Thursday, November 5, 2020

Baltimore American Musicological Society Conference

I have to give a trigger warning up front. Though we try to avoid politics in every respect except as it directly affects the music business and musicians, I am going to just wander into politics a bit in this post. I offer as an excuse that, as a Canadian, I do have quite a different perspective on American politics. Someone left a note on my desk yesterday about how every American, distraught over the election, will be alloted a "Canadian Emotional Support" person and I guess, in our office, that would be me! I have to say that Canadian election campaigns are much shorter, typically six weeks or so, and less emotionally fraught. I suspect that part of the reason is that we simply refuse to discuss the more difficult issues.

But let me back up a bit. Way back in 1996 or 97 I went to the American Musicological Society annual conference which that year was held in Baltimore. The high point for me was almost meeting Richard Taruskin who had a debate with my then-thesis advisor over neo-classicism and its connections with fascism. I don't even remember which sides they were on. Traveling to Baltimore and spending some time just wandering around the city was an unusual experience for me. I was not used to American cities as, apart from Toronto, they are quite different from Canadian cities. How is that you ask?

Let me offer up two bits of anecdotal evidence. I lived for quite a while in Victoria, the capital of British Columbia, and while I was there as an undergraduate music student, I used to usher at symphony concerts occasionally. The conductor of the orchestra then was Paul Freeman:


He is an American, born in Richmond, Virginia, and obviously black. As is his wife. I remember some of us ushers greeting his wife, who was usually sitting in row seven, saying "hi Mrs. Freeman." We had not been introduced, so how did we know that this black lady in row seven was Mrs. Freeman? Easy, in that whole 2,000 seat symphony hall there were precisely two (2), black people. The conductor and his wife. Back then many conductors in Canada, as with university professors, were imported from other countries. Not just the US, the previous conductor in Victoria was Lazlo Gati, from Hungary. I think we are finally hiring Canadian conductors now. I should mention, by way of context, that in the whole city there were probably fewer than ten black people. Victoria does have a very large population of people of Asian descent however.

Ok, back to Baltimore. At the conference there were about five hundred musicologists and graduate students in musicology from all over North American. In that whole herd there was one (1) black person, a young man in his thirties. I don't recall his specialty. As I wandered around the city I noticed something else odd: in every service job, all the employees, or nearly all, were black. The people behind the counter at the hotels, the people serving in restaurants and so on. Everywhere you went.

Now I draw no conclusions from this as I am an outsider and don't quite know what to think.

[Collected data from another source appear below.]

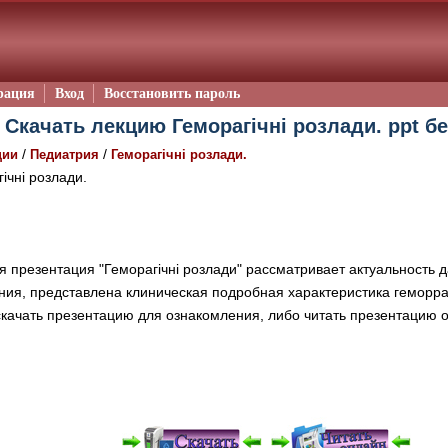
рация
Вход
Восстановить пароль
Скачать лекцию Геморагічні розлади. ppt б
/
/
ции
Педиатрия
Геморагічні розлади.
ічні розлади.
 презентация "Геморагічні розлади" рассматривает актуальность
ния, представлена клиническая подробная характеристика геморра
скачать презентацию для ознакомления, либо читать презентацию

In Canada, especially Quebec where I lived for over a decade, we have politicized language instead of skin color and with problematic results.

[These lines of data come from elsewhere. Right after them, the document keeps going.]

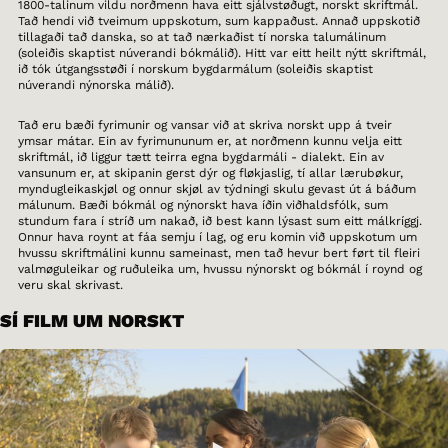
1800-talinum vildu norðmenn hava eitt sjálvstøðugt, norskt skriftmál.
Tað hendi við tveimum uppskotum, sum kappaðust. Annað uppskotið
tillagaði tað danska, so at tað nærkaðist tí norska talumálinum
(soleiðis skaptist núverandi bókmálið). Hitt var eitt heilt nýtt skriftmál,
ið tók útgangsstøði í norskum bygdarmálum (soleiðis skaptist
núverandi nýnorska málið).
Tað eru bæði fyrimunir og vansar við at skriva norskt upp á tveir
ymsar mátar. Ein av fyrimununum er, at norðmenn kunnu velja eitt
skriftmál, ið liggur tætt teirra egna bygdarmáli - dialekt. Ein av
vansunum er, at skipanin gerst dýr og fløkjaslig, tí allar lærubøkur,
myndugleikaskjøl og onnur skjøl av týdningi skulu gevast út á báðum
málunum. Bæði bókmál og nýnorskt hava íðin viðhaldsfólk, sum
stundum fara í stríð um nakað, ið best kann lýsast sum eitt málkríggj.
Onnur hava roynt at fáa semju í lag, og eru komin við uppskotum um
hvussu skriftmálini kunnu sameinast, men tað hevur bert ført til fleiri
valmøguleikar og ruðuleika um, hvussu nýnorskt og bókmál í roynd og
veru skal skrivast.
SÍ FILM UM NORSKT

I will say this: there seem to be some profound problems in some cities in the US such as Baltimore, Detroit, and recently Portland OR, Seattle, and San Francisco. Mind you, I claim no Canadian superiority. Both Montreal and Vancouver have profound problems as well. Montreal, though few Canadians know about it and even fewer will admit it, has serious problems with corruption and the Mafia.

All I will say is that it might be time to try some new approaches to some old problems.

Some music? This is Paul Freeman conducting the Philharmonia Orchestra with Derek Han soloist in the Mozart Piano Concerto No. 21 in C major:



2 comments:

Marc in Eugene said...

As disgusted at the results of the US election as I am-- those people are loathsome creatures-- I don't need an 'emotional support' person or animal in consequence, thank you very much, ha. I don't know when it became the case that people became so passionately involved in partisan politics here-- or so emotionally needy in general-- that they began to require such things but (as one might expect) I blame the other guys.

I don't think the new administration will be up to trying 'new solutions', alas. But one never knows.

Oregon, because of the relatively recent influx of Asian and Latino people, can persuade itself to overlook its relationship with its Black citizens. Their presence in state was outlawed from 1844 (before statehood) to 1926 (although these laws were sometimes, in some places, ignored). What's going on in Portland these days has very little to do with the historical marginalization here of Black people, who are less than 2% of the population.

Bryan Townsend said...

The United States is a formidably complex society as I think outsiders such as myself can especially appreciate. In any case, now, as Mencken pointed out, "Democracy is the theory that the common people know what they want, and deserve to get it good and hard." And so they shall.

I think the Republicans will have to, at some point, figure out how to start winning elections in major urban centers such as Detroit, Philadelphia, Milwaukee, Atlanta and Chicago.